Horror movies are this blogger’s great love, with special affection reserved for sci-fi monster movies of the 1950’s “atomic age,” in which some of our most benign harmless pests become impossibly huge, roaring monsters. (“The Beginning of the End” – about giant grasshoppers – and “Tarantula” are good places to start for those interested.) But atomic age monsters were a horror from another time when atomic energy was mysterious and scary – and its implications unfathomable. By the time we had a foot in the 60s, we were a little wiser and a lot less worried about giant mutant insects.
But, “not so fast,” says Japan, who’ve made an art of battling cockroaches. According to a piece published online as an entry in Vice media’s “Cool Japan” column, there’s one Japanese company, Earth Chemical, preparing for the worst: “a more speculative kind of cockroach,” writes columnist, Emiko Jozuka. “… A future when the bug will have terraformed into a giant mutant ninja roach capable of surviving Martian conditions.”
A tad tongue-in-cheek? Probably. A great marketing gimmick? Absolutely.
Earth Chemical is the creator of the “Gorkiburi Hoy-Hoy” – a roach trap disguised as a delightfully smelling food source, which looks a little like a sinister gingerbread house.

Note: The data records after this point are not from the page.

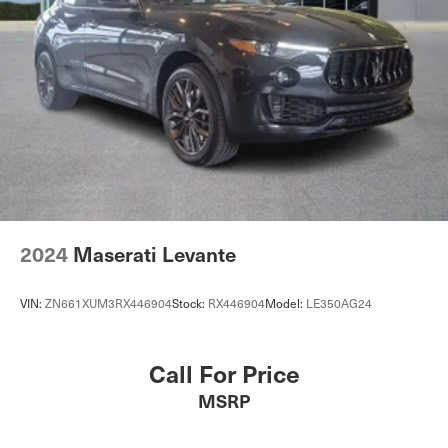
2024
Maserati Levante
VIN:
ZN661XUM3RX446904
Stock:
RX446904
Model:
LE350AG24
Call For Price
MSRP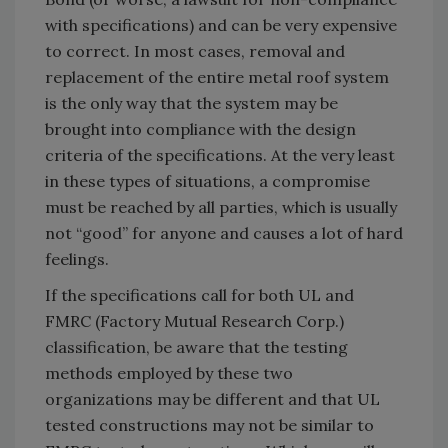
with specifications) and can be very expensive
to correct. In most cases, removal and
replacement of the entire metal roof system
is the only way that the system may be
brought into compliance with the design
criteria of the specifications. At the very least
in these types of situations, a compromise
must be reached by all parties, which is usually
not “good” for anyone and causes a lot of hard
feelings.
If the specifications call for both UL and
FMRC (Factory Mutual Research Corp.)
classification, be aware that the testing
methods employed by these two
organizations may be different and that UL
tested constructions may not be similar to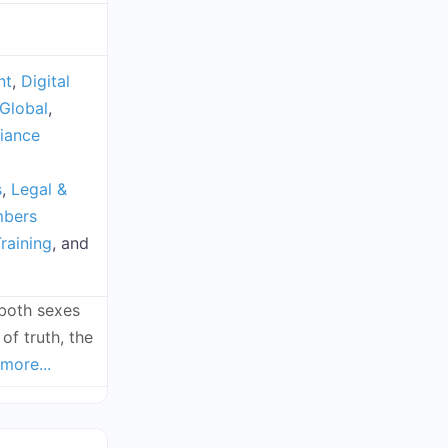
nt
,
Digital
Global
,
iance
s
,
Legal &
mbers
raining
, and
(both sexes
of truth, the
more...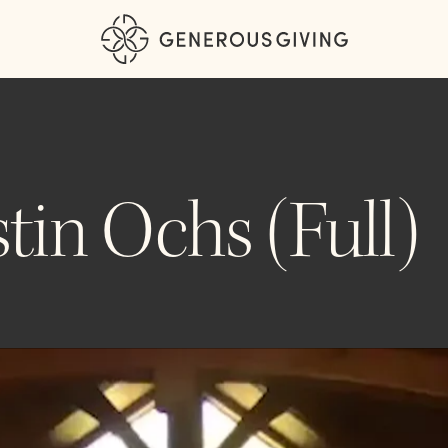
tin Ochs (Full)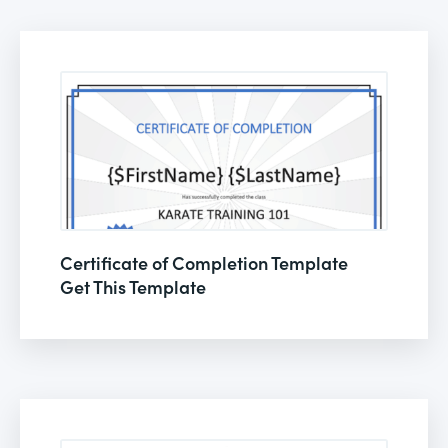
Certificate of Completion Template
Get This Template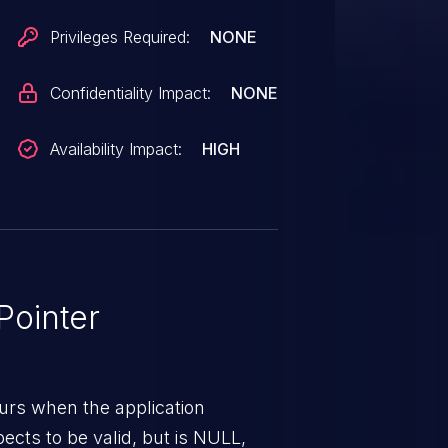
Privileges Required:
NONE
Confidentiality Impact:
NONE
Availability Impact:
HIGH
ointer
urs when the application
pects to be valid, but is NULL,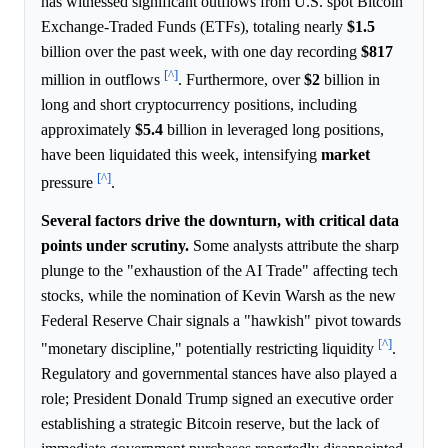
has witnessed significant outflows from U.S. spot Bitcoin
Exchange-Traded Funds (ETFs), totaling nearly
$1.5
billion over the past week, with one day recording
$817
[^]
million in outflows
. Furthermore, over
$2
billion in
long and short cryptocurrency positions, including
approximately
$5.4
billion in leveraged long positions,
have been liquidated this week, intensifying
market
[^]
pressure
.
Several factors drive the downturn, with critical data
points under scrutiny.
Some analysts attribute the sharp
plunge to the "exhaustion of the AI Trade" affecting tech
stocks, while the nomination of Kevin Warsh as the new
Federal Reserve Chair signals a "hawkish" pivot towards
[^]
"monetary discipline," potentially restricting liquidity
.
Regulatory and governmental stances have also played a
role; President Donald Trump signed an executive order
establishing a strategic Bitcoin reserve, but the lack of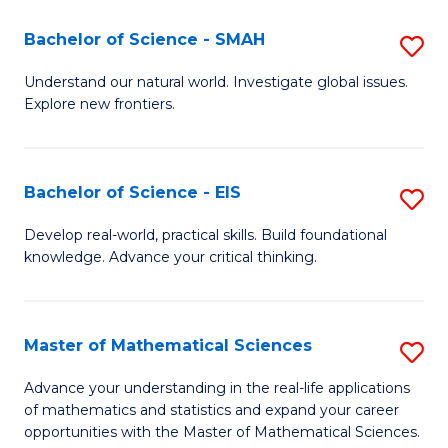
(I
Bachelor of Science - SMAH
S
to
B
Understand our natural world. Investigate global issues.
C
Explore new frontiers.
of
Fa
S
-
Bachelor of Science - EIS
S
S
B
Develop real-world, practical skills. Build foundational
to
knowledge. Advance your critical thinking.
of
C
S
Fa
-
Master of Mathematical Sciences
S
E
M
Advance your understanding in the real-life applications
to
of mathematics and statistics and expand your career
of
opportunities with the Master of Mathematical Sciences.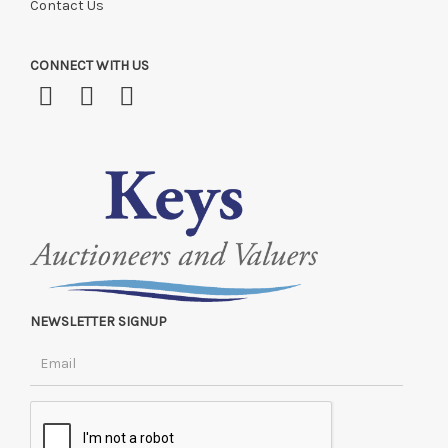
Contact Us
CONNECT WITH US
NEWSLETTER SIGNUP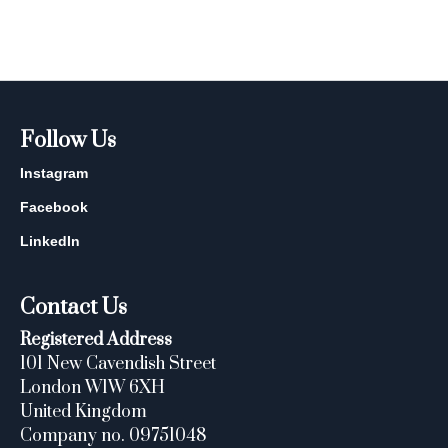
Follow Us
Instagram
Facebook
LinkedIn
Contact Us
Registered Address
101 New Cavendish Street
London W1W 6XH
United Kingdom
Company no. 09751048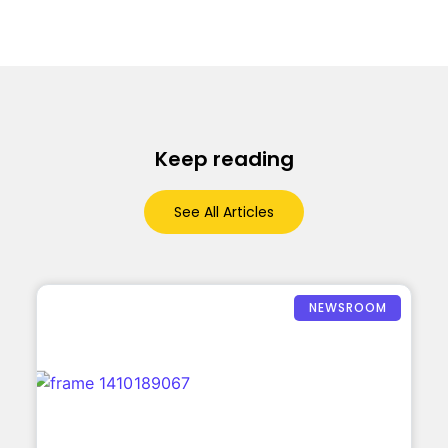
Keep reading
See All Articles
NEWSROOM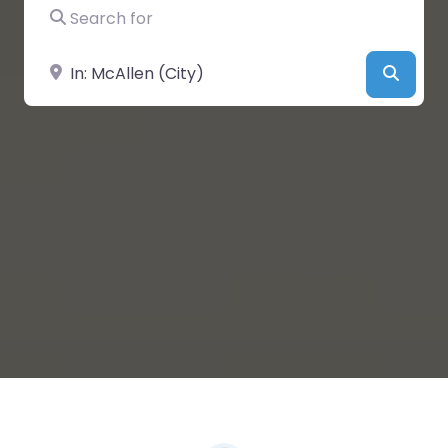
Search for
Near
Searc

To brace themselves for the ninja cockroach invasion that may or may not be coming, they’ve blown up their sticky roach trap to 925 times its original size and challenged three volunteers to do their best to make it from one end of the roach-lethal adhesive to the other. (None of them make it. – I mean they LIVE, but don’t make it across.) In the YouTube video that documents the “challenge,” the company declares the informal experiment a success, making clear that the planet will be well defended by Earth Chemical’s sticky traps, when the cockroach apocalypse finally arrives. We’re pretty sure they’re mostly having fun with marketing, as this development stems from the company’s informally dubbed Jouji Lab, from where some of the company’s more fanciful ideas are generated.